The author was living through a tough mental state during the summer of 1991 because an attack on his lovely city was inevitable and he started planning in his head the worst situation and, in case of danger, where and how he would react. This reminds me of my father’s childhood stories of political violence in Turkey during the late 1970s creating the country to spread into lefts and rights.
He used to tell me how terrified he was walking in the street, knowing any time any moment, he could be involved in a horrible situation even though he had nothing to do with politics; he was just a student. To keep it short, the students and bright young minds were targeted in this “low-level war”, where one day, one of his best friends got attacked in front of him right after they had left school. This made him leave the country at an early age and start his journey to Europe and eventually to America.

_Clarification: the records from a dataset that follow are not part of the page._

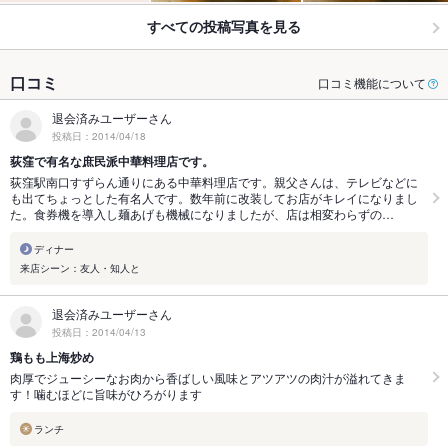
すべての投稿写真を見る
口コミ
口コミ機能について
退会済みユーザーさん
投稿日：2014/04/18
荻窪で有名な庶民派中華料理店です。
荻窪駅南口すずらん通りにある中華料理店です。親父さんは、テレビなどに
も出てちょっとした有名人です。数年前に改装してお店がキレイになりまし
た。食券機を導入し麺あげも機械になりましたが、店は相変わらずの…
ディナー
来店シーン：友人・知人と
退会済みユーザーさん
投稿日：2014/04/13
鶏もも上海炒め
肉厚でジューシーなお肉から香ばしい風味とアツアツの肉汁が溢れてきま
す！噛むほどに旨味がひろがります
ランチ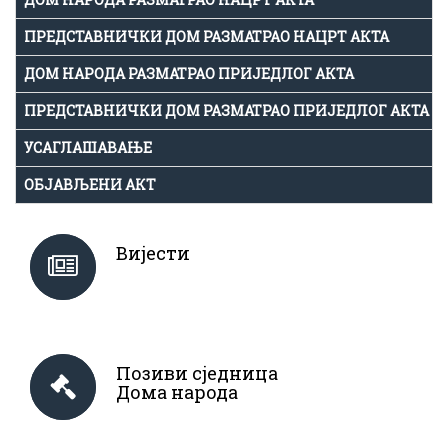
ПРЕДСТАВНИЧКИ ДОМ РАЗМАТРАО НАЦРТ АКТА
ДОМ НАРОДА РАЗМАТРАО ПРИЈЕДЛОГ АКТА
ПРЕДСТАВНИЧКИ ДОМ РАЗМАТРАО ПРИЈЕДЛОГ АКТА
УСАГЛАШАВАЊЕ
ОБЈАВЉЕНИ АКТ
Вијести
Позиви сједница
Дома народа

I am thankful that no one from our family got hurt at the time and my father was able to escape and make a living; he was so brave.
Conclusion
Thus, it is possible to assert with confidence that Hemon uses the emotional memory of his hometown and geographical connection to experience emotions at a distance. The author needs this to adapt to his new environment and live in a safe place. Hemon realizes that he will never return home again and cannot walk familiar neighborhoods and live in his home. Therefore, the emotional attachment to his home location enables him to survive the disaster psychologically and continue to build his life in a safe place.
Works Cited
Hemon, Aleksandar. The Book of My Lives. Farrar, Straus and Giroux, 2013.
O’Keane, Veronica. A Sense of Self: Memory, the Brain, and who We are. WW Norton & Company, 2021.